Beobachtungen einer Stehauffrau, die im Fluss des New Yorker Lebens einen Halt sucht. Die nicht weiß, ob sie ihren Traum einfach beenden und irgendwas Handfestes beginnen soll – oder weiterträumen. Also die locker zusammengestrickte Geschichte einer Endzwanzigerin, die scheinbar mit Selbstvertrauen gesegnet ist. Nur in stillen Augenblicken, beim Nachdenken, da schleichen Ängstlichkeit und Zweifel durch ihre Großstadttage, die allerdings der dudelige Soundtrack mit poppigem Wohlgefühl gleich wieder bunt zustreicht.
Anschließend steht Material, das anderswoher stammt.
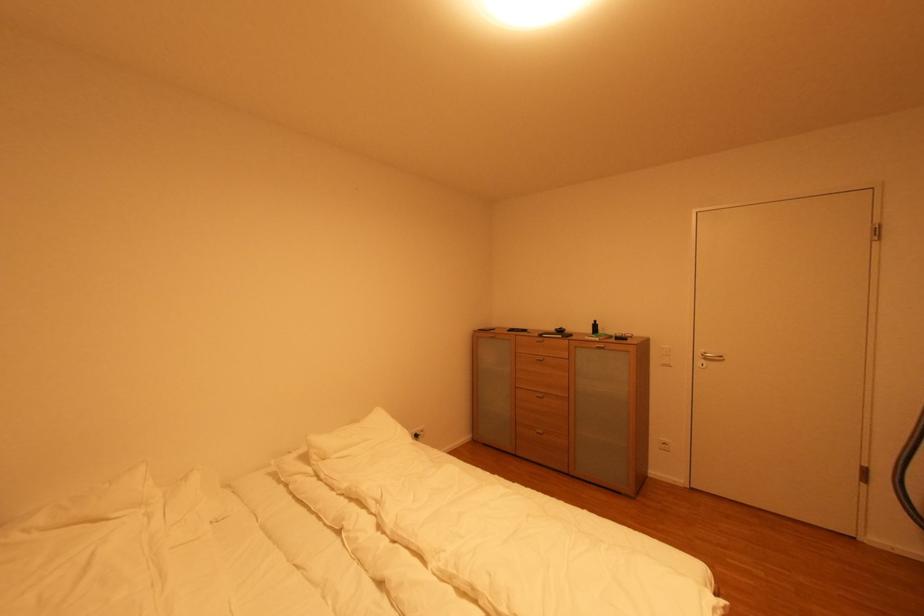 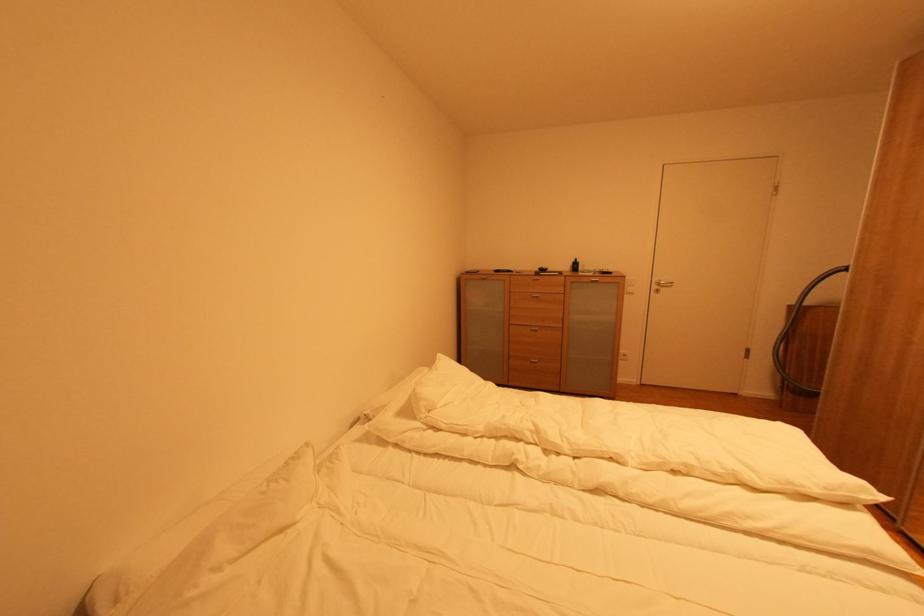 The point at (548, 361) is marked in the first image. Where is the corresponding point in the second image?

(542, 298) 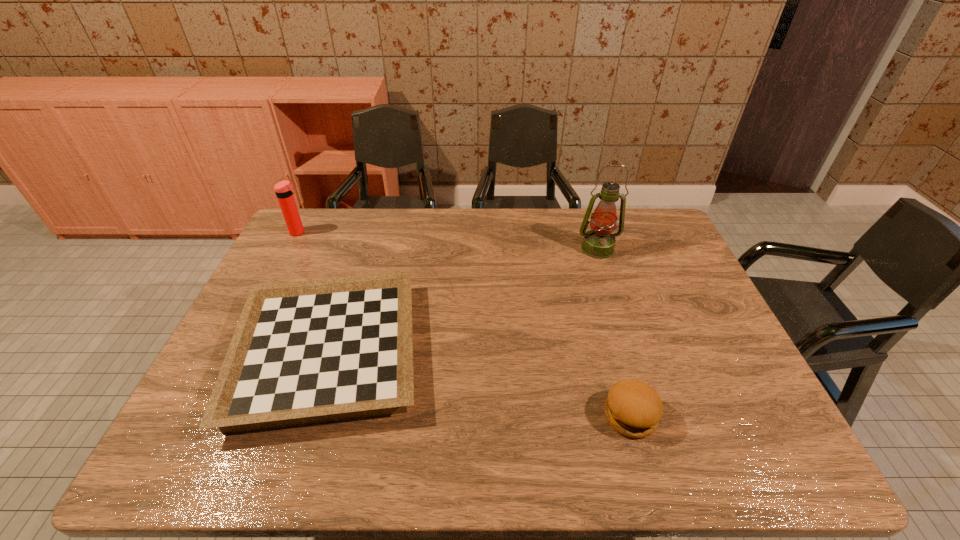 This screenshot has width=960, height=540. Find the location of `the third nearest object`. the third nearest object is located at coordinates (599, 242).

Find the location of a particular element. The height and width of the screenshot is (540, 960). the tallest object is located at coordinates (599, 242).

Identify the location of thermos bottle. Image resolution: width=960 pixels, height=540 pixels. (284, 190).

I want to click on the farthest object, so click(284, 190).

The width and height of the screenshot is (960, 540). What are the coordinates of `the second shortest object` in the screenshot? It's located at (632, 408).

Locate an element on the screen. checkerboard is located at coordinates (304, 352).

This screenshot has height=540, width=960. I want to click on free space located on the left of the third nearest object, so click(466, 248).

Image resolution: width=960 pixels, height=540 pixels. I want to click on vacant space located on the right of the third shortest object, so click(344, 232).

What are the coordinates of `vacant region located on the right of the hamburger` in the screenshot? It's located at (683, 416).

Locate an element on the screen. The width and height of the screenshot is (960, 540). vacant space located on the back of the shortest object is located at coordinates (372, 216). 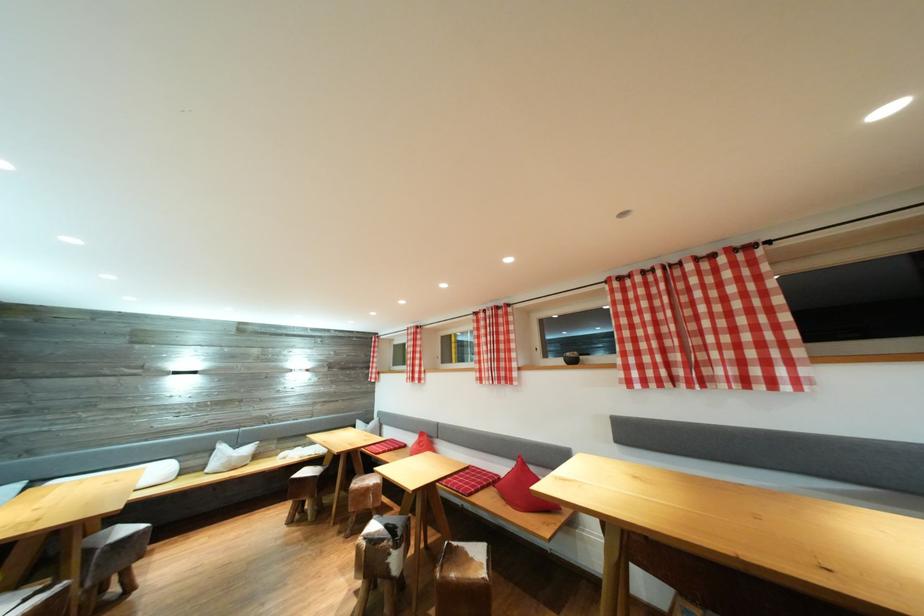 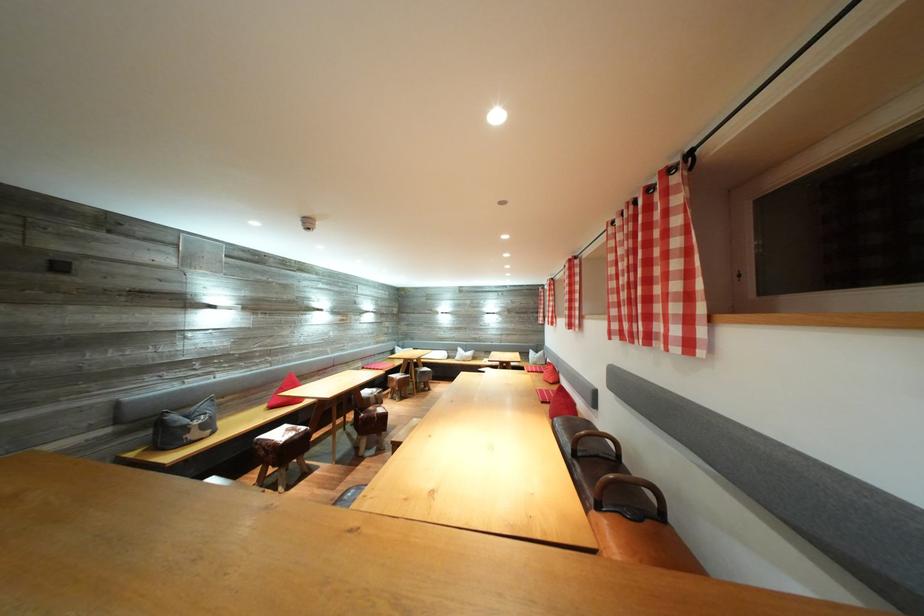 Find the pixel in the second image that matches pixel 432 444 in the first image.

(557, 373) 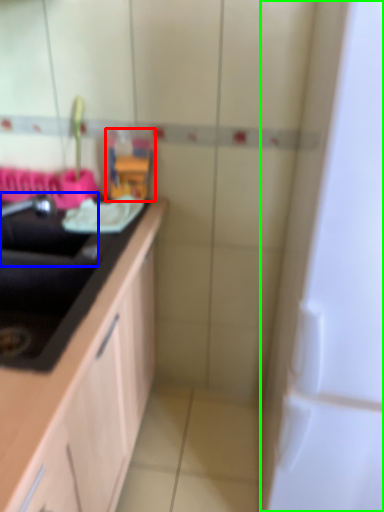 Question: Based on their relative distances, which object is nearer to toy (highlighted by a red box)? Choose from sink (highlighted by a blue box) and appliance (highlighted by a green box).

Choices:
 (A) sink
 (B) appliance

Answer: (A)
Möglicherweise hatte Regisseur Noah Baumbach das französische Kino der Nouvelle Vague im Hinterkopf. Das Drehbuch schrieb er mit Greta Gerwig zusammen, die darin ihr Leben in New York und das ihrer Freunde ein wenig verarbeitet hat. Doch für einen Vergleich mit den großen Franzosen der Fünfziger fehlen Film und Buch die erzählerische Leichtigkeit, die im Dahintreiben immer noch eine Menge über das Leben, seine Untiefen und seine Kapriolen mitzuteilen hatte. „Frances Ha“ ist zunächst einmal nur flockig und fröhlich, will witzig und wendungsreich sein, schafft es aber nicht wirklich, dennoch ernsthaft zu erzählen. Da helfen auch keine schimmernden Schwarz-Weiß-Bilder. Es bleibt simple Stationen-Dramaturgie mit einer Selbstfindung zwischen Melancholie und Mir-doch-egal.

Was nicht heißt, dass „Frances Ha“ nicht durchaus Spaß bereitet. Denn Frances stolpert meist über ihre eigenen Füße. Sie ist so krampfhaft bemüht, erwachsen zu werden, dass sie ständig verkrampft und in stetigem Kampf mit sich selbst liegt. Da hat „Frances Ha“ durchaus seine tragikomischen Schönheiten, weniger in der aufgepeppten, schnellen Gangart, die immer mal wieder Tempo, Temperament und Timing verwechselt.

Wer sich noch an den schrecklich staubigen „Greenberg“ von Noah Baumbach erinnert, kann allerdings „Frances Ha“ erst recht ohne schlechtes Gewissen ins Herz schließen – dank Greta Gerwig.

Was mit Ben Stiller völlig schief ging, das funktioniert mit Greta Gerwig. Sie ist eine flippige, fahrige, fulminante Fantastin, die sich an den Klippen des Alltags blaue Flecken holt, aber nie aufgibt. Geht ja auch immer alles gut. „Frances Ha“ ist der Bericht von einem Lebensgefühl, das ein Wort wie „unterbuttern“ nicht kennt. Knallt eine Tür zu, öffnet sich eine neue.

Na ja, das hat was von einem Harlekin. Weniger von der Realität.